As experts working with the National Research Center on Hispanic Children and Families, UNCG’s Dr. Julia Mendez Smith and Dr. Danielle Crosby are at the forefront of national research efforts examining barriers between Latino children and access to early care and education (ECE).
Latinos make up more than a quarter of all children five years and younger in the U.S., and more than two-thirds of Latino children live in or near poverty.
“Making an impact in this population makes a major impact on America’s future as a whole,” Mendez Smith says.
In a national study, Crosby and Mendez Smith found that only about one out of two Latino children are using ECE. Latino children from immigrant households used ECE at rates even lower than those of Latino children from U.S.-born households.
This lower use compared to whites and African Americans may reflect a lack of awareness of quality programs. Or it could reflect a lack of availability. Many of the parents studied worked at night and on weekends. For low-income Latino children using nonparental care, about a third of care hours occur during evening, nighttime, or weekend hours – times when child care centers and preschools are not typically open.

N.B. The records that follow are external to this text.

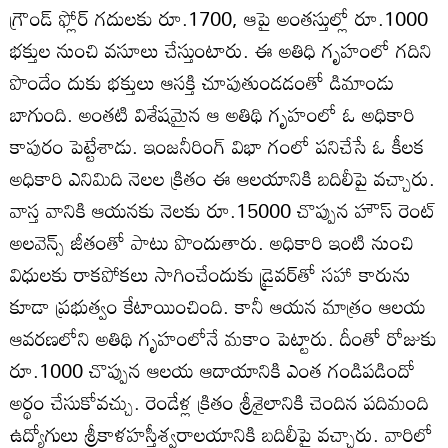
గ్రౌండ్‌ ఫ్లోర్‌ గదులకు రూ.1700, ఆపై అంతస్తుల్లో రూ.1000
భక్తుల నుంచి వసూలు చేస్తుంటారు. ఈ అతిధి గృహంలో గదిని
పొందేం దుకు భక్తులు ఆసక్తి చూపుతుండడంతో డిమాండు
బాగుంది. అంతటి విశేషమైన ఆ అతిథి గృహంలో ఓ అధికారి
కాపురం పెట్టేశాడు. ఇంజనీరింగ్‌ విభా గంలో పనిచేసే ఓ కీలక
అధికారి ఎనిమిది నెలల క్రితం ఈ ఆలయానికి బదిలీపై వచ్చారు.
వాస్త వానికి ఆయనకు నెలకు రూ.15000 చొప్పున హౌస్‌ రెంట్‌
అలవెన్స్‌ జీతంతో పాటు పొందుతారు. అధికారి ఇంటి నుంచి
విధులకు రాకపోకలు సాగించేందుకు డ్రైవర్‌తో సహా కారును
కూడా ప్రభుత్వం కేటాయించింది. కానీ ఆయన మాత్రం ఆలయ
ఆవరణలోని అతిథి గృహంలోనే మకాం పెట్టారు. దీంతో రోజుకు
రూ.1000 చొప్పున ఆలయ ఆదాయానికి ఎంత గండిపడిందో
అర్థం చేసుకోవచ్చు. రెండేళ్ల క్రితం శ్రీశైలానికి చెందిన పదిమంది
ఉద్యోగులు శ్రీకాళహస్తీశ్వరాలయానికి బదిలీపై వచ్చారు. వారిలో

“This issue is important to study because parents need access to high quality and affordable childcare that is available when they need it,” Mendez Smith says.
Mendez Smith has conducted community-based parenting workshops over the past 15 years, most recently with McCrary Elementary School in Asheboro, N.C. Each month, she provides parents of kids in the Globe-Trotters Afterschool and Summer Enrichment Program with learning activities and strategies for building a strong home-school connection to promote academic success.
Programs for parents of young children, she says, have a major impact on the academic and social success of children from low-income Latino families.
She has found that Latino parents who immigrated to the U.S. are supportive of their children’s success in education and are willing to sacrifice by working long hours to help their children excel.
“There’s a real sense that if their children can acquire an education they can have a good life,” Mendez Smith says.